Hacker News new | past | comments | ask | show | jobs | submit login
Lmgrep: Lucene-based grep-like utility (jocas.lt)
106 points by merename 6 months ago | hide | past | favorite | 25 comments

Very nice, examples are in the repository https://github.com/dainiusjocas/lucene-grep#text-analysis

Thanks! The text analysis machinery baked into `lmgrep` is the thing that I'm very proud of.

I agree it is its strength, keep it as prominent as possible!

I'm surprised/impressed that it can build an index and search it in 29 milliseconds. Pretty clever solution!

Thanks! This speed is possible because two things: GraalVM native-image (fast startup) and Lucene (for doing the work).

Wow. This is nice. I can see putting it to use with csv and json with gron or something. I don’t have that much markdown to search, but having a tool be just there in the shell might change that.

I see they have enabled Snowball stemmers. I wonder if using other Lucene analyzers such as Voikko for Finnish is feasible. Snowball wasn’t particularly good when text get complex. I used to deal with Lucene and Solr way back when. Based on the OP I see Graal requires change.

Author of lmgrep here. Could you create an issue for Finnish text analysis? https://github.com/dainiusjocas/lucene-grep/issues

I'd take look.

Here goes: https://github.com/dainiusjocas/lucene-grep/issues/84

I realize some relatively obscure Finnish stemmer and Lucene with GraalVM aren't exactly a common use case. I did some testing and provided my use case. I certainly have much English language content to search with using lucene-grep. So, thank you for making it!

One usecase where Lucene’s tokenizing approach tends to work less well than something like grep is when for some reason we want to query for a substring of a token, e.g. if the text is “I walked through the town” and I want to search for “oug”. Does lmgrep offer a performant solution for this kind of case, or would it be a situation where it’s better sticking with regular grep?

I’ve been looking for something exactly like this. I keep the complete text of articles I’ve enjoyed but, to-date, effective searching has meant spinning up an ES instance, which is painful. This is a specific use case that isn’t necessarily well-served by something like grep or ripgrep. I’ll definitely try this, thanks - looks very elegant.

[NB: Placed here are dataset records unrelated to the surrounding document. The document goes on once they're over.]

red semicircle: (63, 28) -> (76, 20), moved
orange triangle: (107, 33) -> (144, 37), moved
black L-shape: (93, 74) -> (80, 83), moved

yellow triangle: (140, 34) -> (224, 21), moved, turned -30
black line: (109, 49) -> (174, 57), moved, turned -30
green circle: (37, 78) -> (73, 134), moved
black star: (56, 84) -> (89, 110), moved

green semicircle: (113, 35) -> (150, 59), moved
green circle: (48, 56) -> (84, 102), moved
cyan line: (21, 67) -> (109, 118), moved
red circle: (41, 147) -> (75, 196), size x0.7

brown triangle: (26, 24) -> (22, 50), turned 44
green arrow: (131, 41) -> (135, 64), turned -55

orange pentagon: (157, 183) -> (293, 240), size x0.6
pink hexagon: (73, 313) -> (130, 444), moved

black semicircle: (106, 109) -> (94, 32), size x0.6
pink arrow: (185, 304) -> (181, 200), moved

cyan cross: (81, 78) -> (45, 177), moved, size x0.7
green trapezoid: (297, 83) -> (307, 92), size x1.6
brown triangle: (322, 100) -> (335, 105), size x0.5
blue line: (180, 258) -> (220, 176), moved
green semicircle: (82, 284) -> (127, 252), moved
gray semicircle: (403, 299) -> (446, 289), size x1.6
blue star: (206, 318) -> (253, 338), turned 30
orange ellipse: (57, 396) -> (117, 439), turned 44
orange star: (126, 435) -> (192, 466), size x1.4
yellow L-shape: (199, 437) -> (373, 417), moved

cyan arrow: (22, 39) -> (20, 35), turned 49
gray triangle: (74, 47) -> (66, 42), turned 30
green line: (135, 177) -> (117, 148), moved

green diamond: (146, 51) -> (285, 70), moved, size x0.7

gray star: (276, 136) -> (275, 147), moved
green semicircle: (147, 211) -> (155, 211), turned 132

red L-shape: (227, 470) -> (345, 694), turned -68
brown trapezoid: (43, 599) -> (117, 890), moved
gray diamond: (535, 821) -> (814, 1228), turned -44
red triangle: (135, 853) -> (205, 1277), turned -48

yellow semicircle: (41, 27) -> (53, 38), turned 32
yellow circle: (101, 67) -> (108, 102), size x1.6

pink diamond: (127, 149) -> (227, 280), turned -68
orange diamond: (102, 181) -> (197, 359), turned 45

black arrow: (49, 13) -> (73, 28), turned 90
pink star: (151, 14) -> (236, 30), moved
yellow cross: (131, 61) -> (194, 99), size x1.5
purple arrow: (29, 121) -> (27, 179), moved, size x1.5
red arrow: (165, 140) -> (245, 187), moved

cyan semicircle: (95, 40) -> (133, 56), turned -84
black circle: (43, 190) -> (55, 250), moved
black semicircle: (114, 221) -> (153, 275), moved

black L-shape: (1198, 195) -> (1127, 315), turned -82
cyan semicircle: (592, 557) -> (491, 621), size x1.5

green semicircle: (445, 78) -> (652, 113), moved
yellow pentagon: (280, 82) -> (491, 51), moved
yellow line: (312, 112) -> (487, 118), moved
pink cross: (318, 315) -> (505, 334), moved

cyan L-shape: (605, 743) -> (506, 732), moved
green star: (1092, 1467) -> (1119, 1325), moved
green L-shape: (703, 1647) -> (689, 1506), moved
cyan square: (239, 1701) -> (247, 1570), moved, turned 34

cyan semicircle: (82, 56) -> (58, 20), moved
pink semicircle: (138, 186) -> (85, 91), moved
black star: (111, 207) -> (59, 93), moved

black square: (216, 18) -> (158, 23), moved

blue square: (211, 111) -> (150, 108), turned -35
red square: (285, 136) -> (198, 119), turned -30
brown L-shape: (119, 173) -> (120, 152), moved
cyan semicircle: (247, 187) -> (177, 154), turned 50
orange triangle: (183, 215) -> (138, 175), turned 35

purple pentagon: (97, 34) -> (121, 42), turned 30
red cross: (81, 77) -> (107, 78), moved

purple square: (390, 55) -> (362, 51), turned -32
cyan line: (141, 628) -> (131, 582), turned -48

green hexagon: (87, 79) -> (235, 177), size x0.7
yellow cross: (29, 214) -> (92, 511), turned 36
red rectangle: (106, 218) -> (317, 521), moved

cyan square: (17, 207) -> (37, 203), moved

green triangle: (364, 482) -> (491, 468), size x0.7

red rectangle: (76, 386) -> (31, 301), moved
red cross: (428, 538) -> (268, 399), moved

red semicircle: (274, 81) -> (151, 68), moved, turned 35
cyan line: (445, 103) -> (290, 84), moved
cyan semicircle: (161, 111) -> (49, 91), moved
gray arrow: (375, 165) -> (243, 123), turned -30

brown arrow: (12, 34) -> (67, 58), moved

Can you say more, I'm curious.

Is it automated in some way during web browsing, remembering to copy to a folder when you enjoyed it enough, or do you use a reading app/e-reader to read them so they're already downloaded

Sure, I just hacked something together as I wanted it to fit around my existing workflow. I’ve been using Instapaper since forever, and I wanted something built around that instead of “every URL I visit”, as most shit you read has a low signal:noise ratio.

I wrote some Python to drive Selenium to get the URLs (not the full text) from Instapaper, then pass those URLs to newspaper3k, where a lot of the downloading and parsing work is done. I then save the output to SQLite. From there I was previously having ES build indexes but recently just switched to hosted Algolia, which seems to be basically free for my use case and has some nice libraries for building real-time search front ends too. I’ll be trying lmgrep as a substitution though.

The key thing about searching the text of articles you’ve read is that you want an intelligent ranking of all articles that bear on a subject, in order of relevance. That’s not something you can get with grep/ripgrep. ES is pretty good at it out of the box. But it’s also a pain to set up and run - you’ll probably end up needing something like Docker.

There are a thousand different ways you could do something like this - this is just the way I do it.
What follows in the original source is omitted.